== WORK REQUEST ==
The entries below contain a stretch that opens with the line containing "länger. Und leider kommen Unternehmungen und" and closes with the line containing "Finger für einen Tag schmerzhaft geschwollen."; set down that stretch exactly, both ends included, and nothing else.

== THE DATA ==
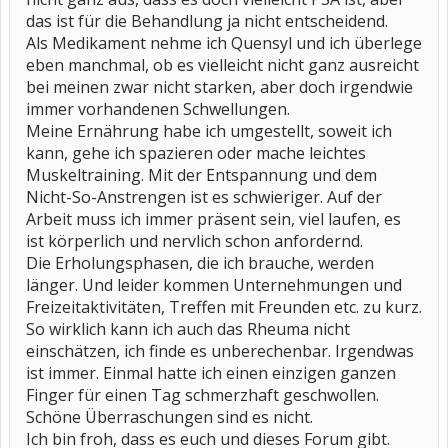
das ist für die Behandlung ja nicht entscheidend.
Als Medikament nehme ich Quensyl und ich überlege
eben manchmal, ob es vielleicht nicht ganz ausreicht
bei meinen zwar nicht starken, aber doch irgendwie
immer vorhandenen Schwellungen.
Meine Ernährung habe ich umgestellt, soweit ich
kann, gehe ich spazieren oder mache leichtes
Muskeltraining. Mit der Entspannung und dem
Nicht-So-Anstrengen ist es schwieriger. Auf der
Arbeit muss ich immer präsent sein, viel laufen, es
ist körperlich und nervlich schon anfordernd.
Die Erholungsphasen, die ich brauche, werden
länger. Und leider kommen Unternehmungen und
Freizeitaktivitäten, Treffen mit Freunden etc. zu kurz.
So wirklich kann ich auch das Rheuma nicht
einschätzen, ich finde es unberechenbar. Irgendwas
ist immer. Einmal hatte ich einen einzigen ganzen
Finger für einen Tag schmerzhaft geschwollen.
Schöne Überraschungen sind es nicht.
Ich bin froh, dass es euch und dieses Forum gibt.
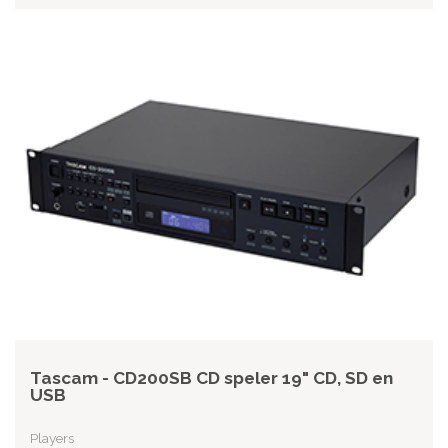
Tascam - CD200SB CD speler 19" CD, SD en
USB
Players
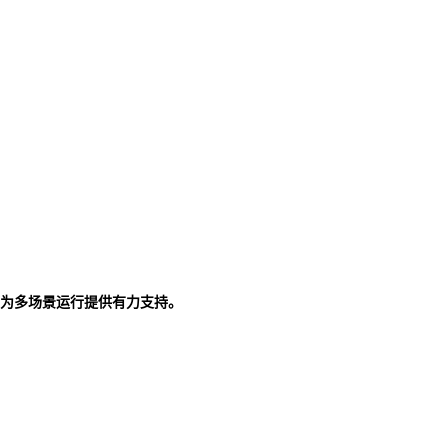
为多场景运行提供有力支持。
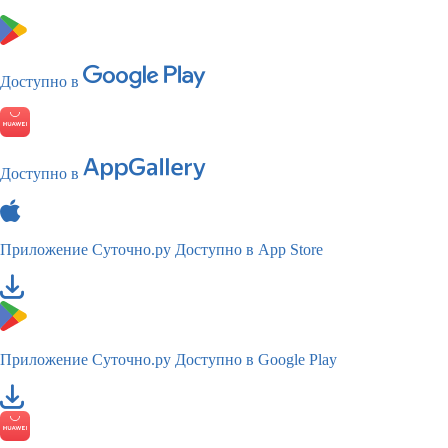
Доступно в
Доступно в
Приложение Суточно.ру
Доступно в App Store
Приложение Суточно.ру
Доступно в Google Play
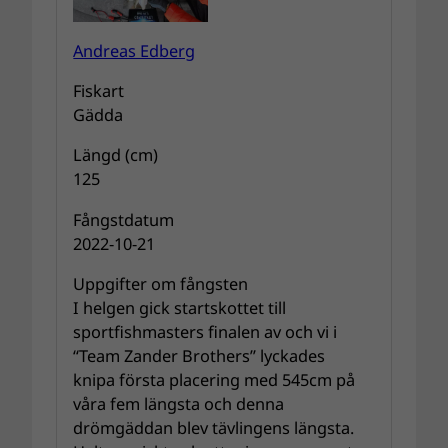
Andreas Edberg
Fiskart
Gädda
Längd (cm)
125
Fångstdatum
2022-10-21
Uppgifter om fångsten
I helgen gick startskottet till
sportfishmasters finalen av och vi i
“Team Zander Brothers” lyckades
knipa första placering med 545cm på
våra fem längsta och denna
drömgäddan blev tävlingens längsta.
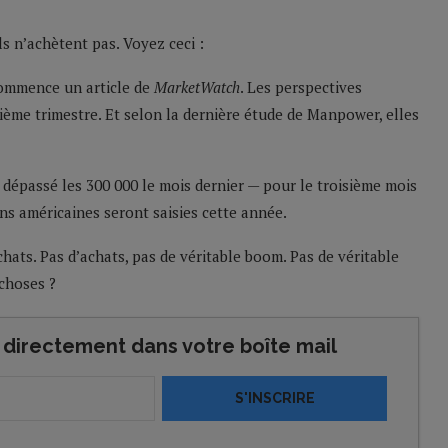
s n’achètent pas. Voyez ceci :
commence un article de
MarketWatch
. Les perspectives
ième trimestre. Et selon la dernière étude de Manpower, elles
t dépassé les 300 000 le mois dernier — pour le troisième mois
ons américaines seront saisies cette année.
chats. Pas d’achats, pas de véritable boom. Pas de véritable
 choses ?
directement dans votre boîte mail
S'INSCRIRE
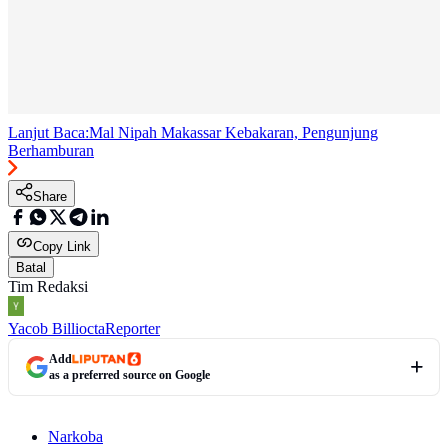
Lanjut Baca:
Mal Nipah Makassar Kebakaran, Pengunjung
Berhamburan
Share
Copy Link
Batal
Tim Redaksi
Yacob Billiocta
Reporter
Add
as a preferred source on Google
Narkoba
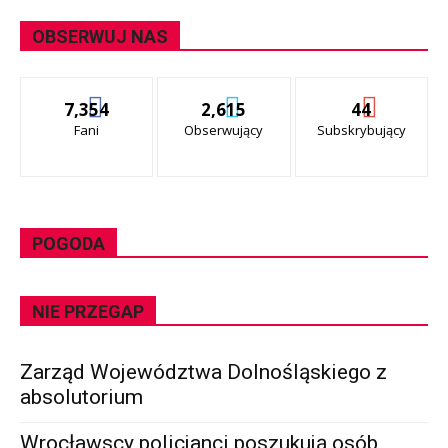
OBSERWUJ NAS
7,354
2,615
44
Fani
Obserwujący
Subskrybujący
POGODA
NIE PRZEGAP
Zarząd Województwa Dolnośląskiego z
absolutorium
Wrocławscy policjanci poszukują osób,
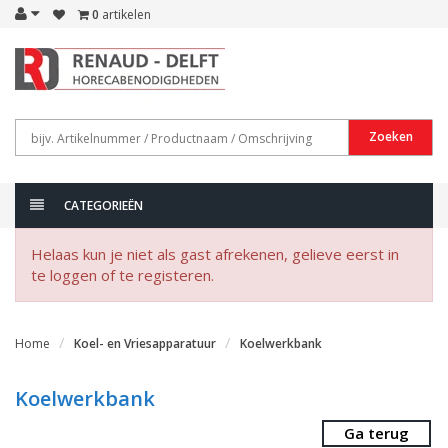
0
artikelen
Zoeken
CATEGORIEËN
Helaas kun je niet als gast afrekenen, gelieve eerst in
te loggen of te registeren.
Home
Koel- en Vriesapparatuur
Koelwerkbank
Koelwerkbank
Ga terug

== ANSWER TO THE PROBLEM ==
länger. Und leider kommen Unternehmungen und
Freizeitaktivitäten, Treffen mit Freunden etc. zu kurz.
So wirklich kann ich auch das Rheuma nicht
einschätzen, ich finde es unberechenbar. Irgendwas
ist immer. Einmal hatte ich einen einzigen ganzen
Finger für einen Tag schmerzhaft geschwollen.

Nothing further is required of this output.